Yesterday while talking with a friend I had a momentary breakdown. Out of nowhere and in the middle of our conversation I had this angry, hurt, sobbing, vulnerable, raw moment. Like an overflowing toilet all of these emotions started roiling up and spilling out beyond my control. Emotions that I either did not know I had or have suppressed for so long that I was now helpless to stop them from spilling out.

We were talking about the simple acts of going for a walk or a run without kids in tow. The hair or nail salon, the gym, whatever.... Getting to do something for yourself without the kids. All of a sudden I could feel it. There is often a little rumble inside me when I listen to my girlfriends talk about their bike rides or hikes or massages; or when I see their newly cut hair and perfectly manicured nails and toes. But I always manage to ignore it and I’m fine. I have a good life. I like my life. But yesterday was tantamout to a damn bursting and it took me a few minutes to gain control of the overflow.

So I believe my meltdown started with the facts that my Stroller Strides buddies are about to participate this Wednesday in the 3rd 'Mom’s Night Out' they’ve had since I joined. And…. for the third month in a row I am unable to join them. That coupled with the fact that Brian is on a 2 week road trip.... The weekends with him away are always the worst for me. My friends’ husbands are all home, they have plans and lives, leaving the girls and me to fend for ourselves for 48hours….Just the three of us.

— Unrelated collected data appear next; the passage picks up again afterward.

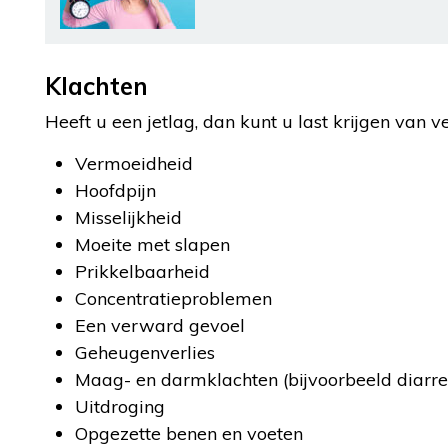
Klachten
Heeft u een jetlag, dan kunt u last krijgen van v
Vermoeidheid
Hoofdpijn
Misselijkheid
Moeite met slapen
Prikkelbaarheid
Concentratieproblemen
Een verward gevoel
Geheugenverlies
Maag- en darmklachten (bijvoorbeeld diarree
Uitdroging
Opgezette benen en voeten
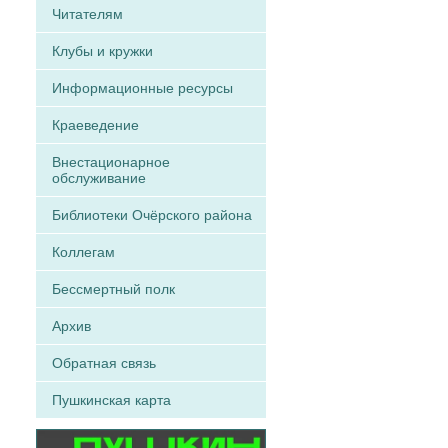
Читателям
Клубы и кружки
Информационные ресурсы
Краеведение
Внестационарное
обслуживание
Библиотеки Очёрского района
Коллегам
Бессмертный полк
Архив
Обратная связь
Пушкинская карта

So, back to my meltdown- I was telling my friend about another amazing friend I have here who saw that I might need or want some help this weekend and sent an email to me saying. “I know you hubby is out of town this weekend…" and then made offers like- “Come over for dinner/lunch; Leave the girls for an hour or two and get out of the house; Come for a swim with us this weekend; pick one or take us up on all.” I was so touched that someone was thinking about me and cared enough to ask if I needed help - but in the middle of my telling this story and singing the praises of this friend it got dark… I got dark… The next thing I know I am angry and crying and spilling my guts about never having any help….

My poor girlfriend- I am sure she had no idea what to do or say. Out of the blue I am sobbing and saying things like. “I don’t have any help!! It’s me and my girls all day every day. I don’t get to go do anything alone! I can’t wake up early and go for a run or a hike… There’s no one here to watch the girls! I can’t leave in the evening and go swim laps or run to the store or get a pedicure, there’s no one here to watch the girls! I don’t know why no one seems to understand that!”

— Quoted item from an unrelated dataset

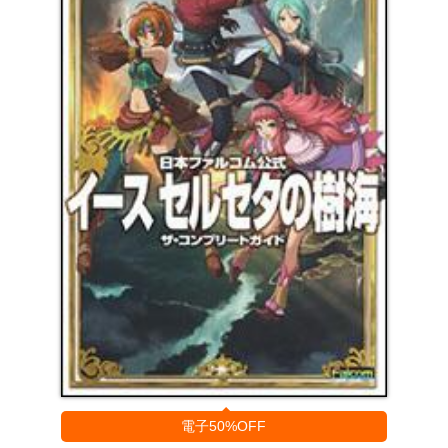
電子50%OFF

After I gained my composure again, and hung up the phone with my, I am sure shell-shocked, friend I realized. Why would anyone understand that? The question I am most frequently asked about my husband’s job keeping him on the road the majority of the time is; “How do you do it?” I always make some joke about it being “easier when he’s on the road", and something about "the girls and my routine" or some bull shit. Or say "it’s all I’ve ever known."...He’s been traveling for work for years"…. Because, what do you do? Pour your guts out about how hard it is? Cry that you are so tired and overwhelmed you don’t know what to do??? But the truth is – It’s hard. The truth is I LOVE MY GIRLS but I need a break! I really, really, really, need something for me. Sure I get to go to Stroller Strides three times {hours} a week… But the girls go with and I spend most of the hour figuring out how to get them the snacks they’re asking for, the different toys/books/bubbles they want, make them drink more water, etc… while still getting the max I can out of my workout. It’s not exactly 'me time'.

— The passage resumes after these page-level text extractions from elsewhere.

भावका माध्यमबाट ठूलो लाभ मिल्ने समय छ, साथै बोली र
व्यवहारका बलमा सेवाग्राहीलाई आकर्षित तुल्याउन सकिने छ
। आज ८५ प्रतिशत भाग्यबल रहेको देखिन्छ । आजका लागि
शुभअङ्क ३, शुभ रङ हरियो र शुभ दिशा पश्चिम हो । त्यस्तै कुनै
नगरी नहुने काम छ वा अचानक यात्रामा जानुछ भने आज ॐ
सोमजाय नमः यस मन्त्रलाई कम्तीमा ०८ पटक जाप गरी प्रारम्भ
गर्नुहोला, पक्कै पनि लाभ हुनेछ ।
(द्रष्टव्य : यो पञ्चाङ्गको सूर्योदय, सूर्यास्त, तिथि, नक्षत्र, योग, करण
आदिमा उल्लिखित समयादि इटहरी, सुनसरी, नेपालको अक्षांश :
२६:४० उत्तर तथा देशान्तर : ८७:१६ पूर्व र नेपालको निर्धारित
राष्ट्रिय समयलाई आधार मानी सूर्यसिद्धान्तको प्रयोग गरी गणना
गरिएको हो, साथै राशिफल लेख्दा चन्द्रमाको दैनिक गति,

What are you going to do? It is what it is. I have a good life; a hardworking, amazing husband; two truly good kids who have their 'moments' but in the end are really good, kind little girls. I cannot complain. I just wish I had time every now and then to leave the house sans offspring, but… we always want what we don’t have right? And although I have an amazing neighbor and friend who would watch my girls every once in a while so that I could have a break – It would have to be something I really, really, needed to do before I could take her up on it. I would feel like I was taking advantage the whole time I was out and about and it wouldn’t be worth the time away.
{You know who you are… From the bottom of my heart, Thank You!}

So – My fix… I am going to enroll Grace Elizabeth in tumbling classes on Saturday mornings. That way when hubby is on the road we at least have some reason to leave the house on Saturday. And normally the girls and I would go to my Aunt and Uncle’s for Sunday dinner, but this weekend my aunt is back in Western Massachusetts. Our weeks are pretty full and seem to pass quickly. I think the key is to fill our weekends too… We shall see. Maybe now that I’ve finally let the hurt and anger and resentment out I’ll be okay. So to my poor shell shocked girlfriend who let me pour my heart and guts out … I owe you. Thank you for always being the one I can just be me with- Flaws and all – I love you!!

3 comments:

monica said...

We have all been there and felt the same way! Just because you state how you need some "me" time doesn't mean your girls don't mean the world to you. I know how much you love them.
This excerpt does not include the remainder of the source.